Est. 1862 · Created by the city-raising project after the 1862 floods · Within Old Sacramento State Historic Park National Historic Landmark District · Documents Sacramento's Chinese-American history and the social history of the Gold-Rush-era city · One of the largest preserved 19th-century urban underground networks in the U.S. West
The winter of 1861-1862 brought four major floods to Sacramento, with the worst on January 9, 1862. Heavy Sierra snowfall followed by warm rain produced precipitation levels that climate research has subsequently estimated occur once every 500 to 1,000 years. The American and Sacramento Rivers overflowed their banks and inundated downtown Sacramento for weeks.

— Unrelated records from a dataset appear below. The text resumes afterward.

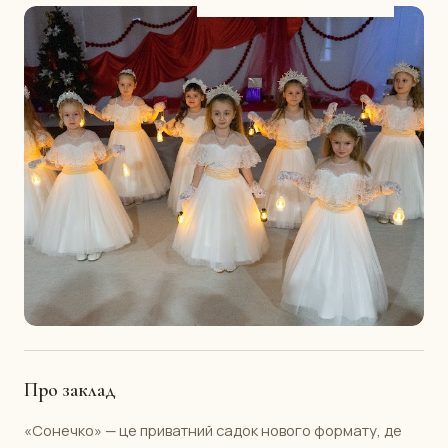
Про заклад
«Сонечко» — це приватний садок нового формату, де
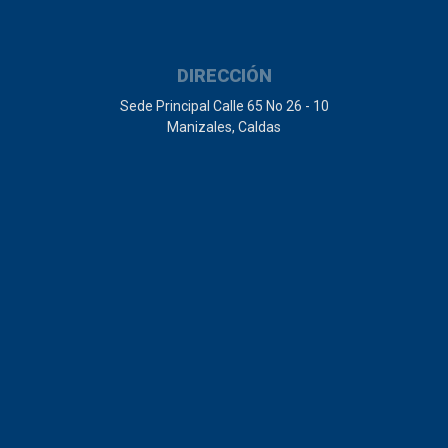
DIRECCIÓN
Sede Principal Calle 65 No 26 - 10
Manizales, Caldas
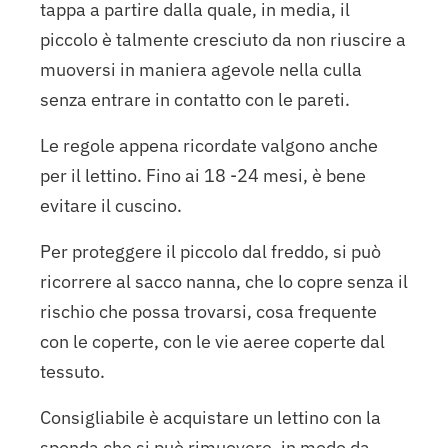
tappa a partire dalla quale, in media, il
piccolo è talmente cresciuto da non riuscire a
muoversi in maniera agevole nella culla
senza entrare in contatto con le pareti.
Le regole appena ricordate valgono anche
per il lettino. Fino ai 18 -24 mesi, è bene
evitare il cuscino.
Per proteggere il piccolo dal freddo, si può
ricorrere al sacco nanna, che lo copre senza il
rischio che possa trovarsi, cosa frequente
con le coperte, con le vie aeree coperte dal
tessuto.
Consigliabile è acquistare un lettino con la
sponda che si può rimuovere, in modo da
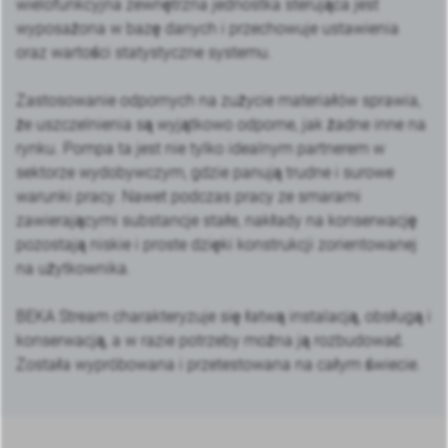
wielofunkcyjna zewnętrzna jednostka sterująca jest
wyposażona w bazę danych i przechowuje ustawienia
oraz wartości statystyczne systemu.
Zastosowanie odpornych na zużycie materiałów sprawia,
że uszczelnienia są wyjątkowo odporne, jak żadne inne na
rynku. Pompa ta jest nie tylko idealnym partnerem w
sektorze wydobywczym, gdzie panują trudne i surowe
warunki pracy. Nawet podczas pracy ze smarami
zawierającymi substancje stałe, nakłady na konserwację
pozostają niskie i proste dzięki konstrukcji zorientowanej
na użytkownika.
BEKA Stream charakteryzuje się łatwą instalacją, obsługą i
konserwacją, a w razie potrzeby można ją rozbudować.
Została wypróbowana i przetestowana na całym świecie.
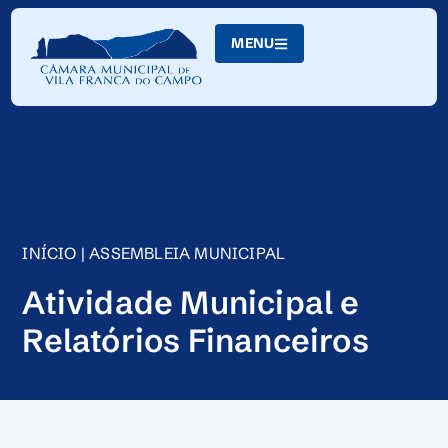
Skip
to
MENU
Content
INÍCIO
|
ASSEMBLEIA MUNICIPAL
Atividade Municipal e
Relatórios Financeiros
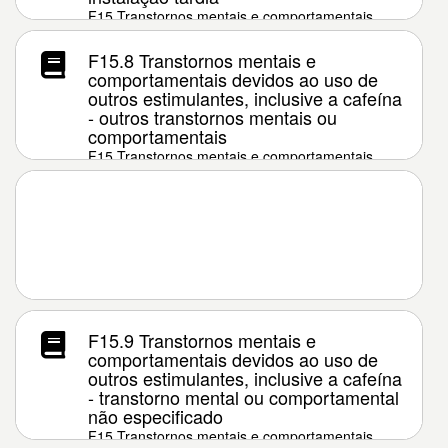
F15 Transtornos mentais e comportamentais
devidos ao uso de outros estimulantes, inclusive
a cafeína
F15.8 Transtornos mentais e
comportamentais devidos ao uso de
outros estimulantes, inclusive a cafeína
- outros transtornos mentais ou
comportamentais
F15 Transtornos mentais e comportamentais
devidos ao uso de outros estimulantes, inclusive
a cafeína
F15.9 Transtornos mentais e
comportamentais devidos ao uso de
outros estimulantes, inclusive a cafeína
- transtorno mental ou comportamental
não especificado
F15 Transtornos mentais e comportamentais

The state government temporarily relocated to San Francisco.
Sacramento city leaders responded with one of the most ambitious civil engineering projects of 19th-century California: raising the entire downtown street grid by approximately 9 to 14 feet (varying by location), atop new levees and fill. Property owners were required either to physically lift their existing buildings to match the new street level or to allow the new street level to become a second story and convert their original ground floors into basements. Many owners chose the latter, and the resulting buried ground floors and the sidewalk vaults beneath the new boardwalks were left unfilled.
These spaces were used for storage and continued, in some cases, as informal living and commercial space — particularly by Chinese laborers and merchants who used the underground passageways to move between buildings. Period accounts and later oral history attribute opium dens, gambling parlors, brothels, and the discrete transit of Chinese workers to the buried street level, though the historical record of these uses is fragmentary and mixed with later folklore.
The street-raising project transformed Sacramento into a functional commercial city, but the buried original ground floors remained largely untouched for more than a century. When Old Sacramento was restored as a state historic park in the 1960s and 1970s, the surviving buried spaces beneath the J and Front Street commercial blocks were stabilized and selectively opened for guided tour access. The Sacramento History Museum at 101 I Street is the departure point for the official Old Sacramento Underground Tour, which descends into restored sections beneath the working historic park.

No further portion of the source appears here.